Dear readers, I am sharing with you the process of rice milling today. The next time you rip open a pack of rice, you know that a lot of work has gone into bringing it to you – from paddy grown in a field by a farmer, to the whitening of brown rice in a rice mill!

  1. Pre-cleaning – Paddy arrives at the rice mill with a lot of impurities – like dirt, stones, straw and weed seeds. It is sent for pre-cleaning, i.e. passed through screens in order to get rid of these impurities and unfilled grains. A combination of screens is used for this purpose. First, course screens remove objects that are larger than the rice grains – such as stones and straw. Then, fine screens separate rice grains from the objects that are smaller than them – like dirt, weed seeds and broken grains.
  2. Destoning – Pre-cleaning does not remove all the stones. The paddy is then passed through a gravity table, for this purpose.
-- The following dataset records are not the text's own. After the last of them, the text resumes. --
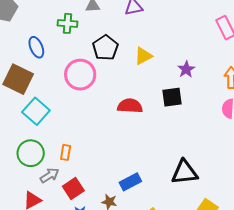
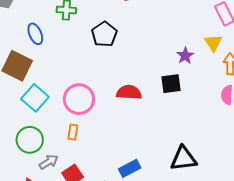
yellow triangle: (143, 56) -> (213, 43), moved, turned -36
pink circle: (80, 75) -> (79, 99), moved
orange rectangle: (66, 152) -> (73, 132), moved

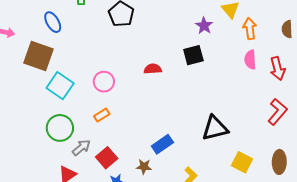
red semicircle: (129, 92) -> (153, 69), size x0.7
pink circle: (79, 99) -> (104, 82), size x0.7
orange rectangle: (73, 132) -> (102, 115), turned 56

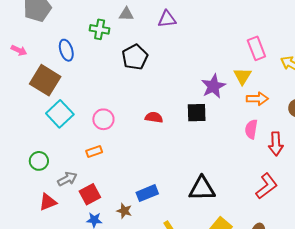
purple star: (204, 26) -> (213, 86), size x1.4
orange arrow: (250, 28) -> (257, 99), turned 85
green circle: (60, 128) -> (39, 161), moved, size x0.7

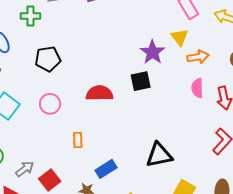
black pentagon: (135, 57) -> (48, 59), moved, turned 30
red semicircle: (154, 117) -> (99, 93), size x1.5
orange rectangle: (94, 151) -> (78, 140), moved, turned -63

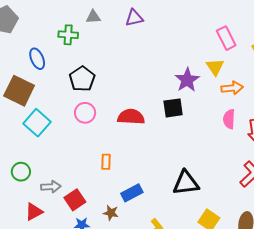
black pentagon: (48, 59) -> (82, 79), turned -30
pink circle: (50, 104) -> (85, 113), moved
gray arrow: (25, 169) -> (51, 187), turned 30

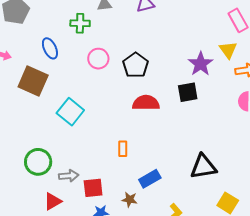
black pentagon: (82, 79) -> (136, 65), moved
pink circle: (85, 113) -> (98, 59), moved
cyan square: (37, 123) -> (70, 112), moved
green circle: (21, 172) -> (38, 162), size x1.4
red square: (75, 200) -> (93, 188), turned 30

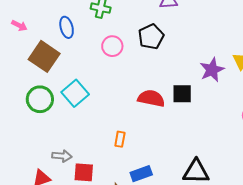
black pentagon: (136, 65) -> (151, 37), moved
black square: (188, 92) -> (182, 94), moved
green circle: (38, 162) -> (40, 99), moved

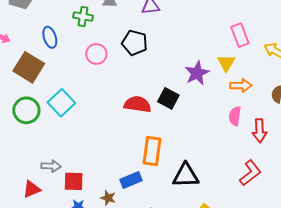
black pentagon: (151, 37) -> (135, 43), turned -30
black square: (182, 94) -> (168, 98), turned 30
orange rectangle: (120, 139) -> (152, 151), moved, size x1.8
  3. Husking/ De-hulling – The husk is the tough outer layer coating of rice. The pre-cleaned paddy is next sent to the husking machine. There are more than one type of husking machines – rubber roller husker, steel huller and under runner disk sheller, all do the same job. Huskers use friction to remove the husk. The paddy is passed through two surfaces, moving at different speeds. As it presses tightly against these surfaces, the unwanted husk comes off. The result is brown rice!
  4. Husk Aspiration – A portion of paddy retains its husk even after husking. (The amount of unhusked paddy depends upon on the efficiency of the huller.) Hence, the result of husking is a mix of husks, brown rice, unhusked paddy kernels and even broken grains. The husk is removed and discarded with a huller aspirator.
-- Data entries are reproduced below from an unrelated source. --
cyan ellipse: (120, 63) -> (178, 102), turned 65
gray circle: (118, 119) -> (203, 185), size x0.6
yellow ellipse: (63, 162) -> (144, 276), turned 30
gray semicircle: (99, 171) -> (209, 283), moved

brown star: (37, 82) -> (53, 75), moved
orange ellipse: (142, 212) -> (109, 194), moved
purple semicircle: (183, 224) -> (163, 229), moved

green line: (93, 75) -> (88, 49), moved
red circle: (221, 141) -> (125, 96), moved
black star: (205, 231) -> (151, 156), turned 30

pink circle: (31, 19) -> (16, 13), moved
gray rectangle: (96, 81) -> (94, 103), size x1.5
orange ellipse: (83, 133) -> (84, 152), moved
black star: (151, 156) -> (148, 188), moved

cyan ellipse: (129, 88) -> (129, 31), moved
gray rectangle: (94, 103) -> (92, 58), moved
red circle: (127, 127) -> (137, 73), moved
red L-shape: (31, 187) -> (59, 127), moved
  5. Paddy Separation – Next, the unhusked paddy is separated from the brown rice, using a paddy separator. These machines use the difference in the gravity of brown rice and unhusked rice to separate the two. The paddy kernels are sent back for husking.
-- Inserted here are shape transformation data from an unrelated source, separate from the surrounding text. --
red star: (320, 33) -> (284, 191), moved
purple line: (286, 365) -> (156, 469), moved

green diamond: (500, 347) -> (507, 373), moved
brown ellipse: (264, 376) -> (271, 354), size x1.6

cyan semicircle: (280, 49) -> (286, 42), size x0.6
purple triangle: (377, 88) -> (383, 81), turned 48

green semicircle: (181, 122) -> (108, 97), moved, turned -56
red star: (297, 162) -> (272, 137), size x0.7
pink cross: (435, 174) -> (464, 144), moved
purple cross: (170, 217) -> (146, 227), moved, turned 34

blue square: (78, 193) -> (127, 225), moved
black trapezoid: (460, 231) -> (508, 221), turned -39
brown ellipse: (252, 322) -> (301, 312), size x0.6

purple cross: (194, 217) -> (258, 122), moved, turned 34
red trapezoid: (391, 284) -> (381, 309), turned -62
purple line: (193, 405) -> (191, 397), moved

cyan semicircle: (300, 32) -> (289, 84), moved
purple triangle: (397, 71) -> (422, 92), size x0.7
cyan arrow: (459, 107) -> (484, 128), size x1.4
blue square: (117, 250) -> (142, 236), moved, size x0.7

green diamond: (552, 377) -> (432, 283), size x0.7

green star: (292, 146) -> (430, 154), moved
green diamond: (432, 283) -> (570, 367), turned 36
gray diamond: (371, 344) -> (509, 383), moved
  6. Whitening – It is now time to turn brown rice into white. The brown-coloured bran, along with the germ, is removed. Like husk, the bran is also a hard coating, though its consumption is beneficial for human health. The germ is the reproductive part of the rice grain. There are many machines designed for rice whitening.
  7. Polishing – Polishing is done to improve the look of rice grains. Both whitening and polishing processes cause breakage of rice. This is because these processes apply pressure to the rice grains. A mist of water is often used to give the grains a clean, smooth appearance.
  8. Length Grading – It is now time to remove the broken pieces of rice, which greatly vary in size. A sifter separates these broken bits from “head rice”. (Unbroken kernels)
  9. Blending/ Mixing – Top-quality rice contains minimal broken kernels. The better the quality, the lesser is the amount of broken pieces. Broken pieces are also sold separately, and are consumed in many parts of the world. Head rice is mixed with a fixed amount of broken kernels in this step.
  10. Weighing & Bagging – Finally, it is time for the rice to be filled in gunny bags and transported to the seller. It is first weighed, usually using a manual system, then filled. It is labelled with details, such as the name of the variety & the manufacturer, net weight, and so on.